• **WORK ITEM**:
In your copy, include every entry exactly as written but no pictures.

PROVIDED RECORDS START

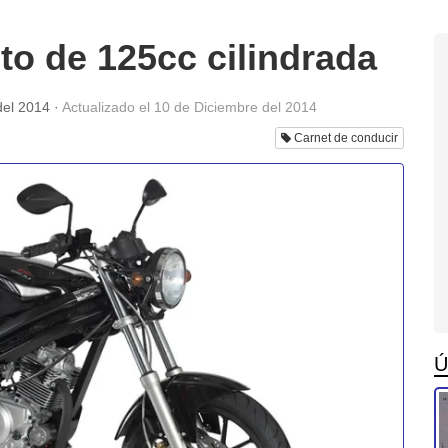
o de 125cc cilindrada
del 2014
·
Actualizado el
10 de Diciembre del 2014
Carnet de conducir
Ú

PROVIDED RECORDS END

• **RESULT**:
o de 125cc cilindrada
del 2014
·
Actualizado el
10 de Diciembre del 2014
Carnet de conducir
Ú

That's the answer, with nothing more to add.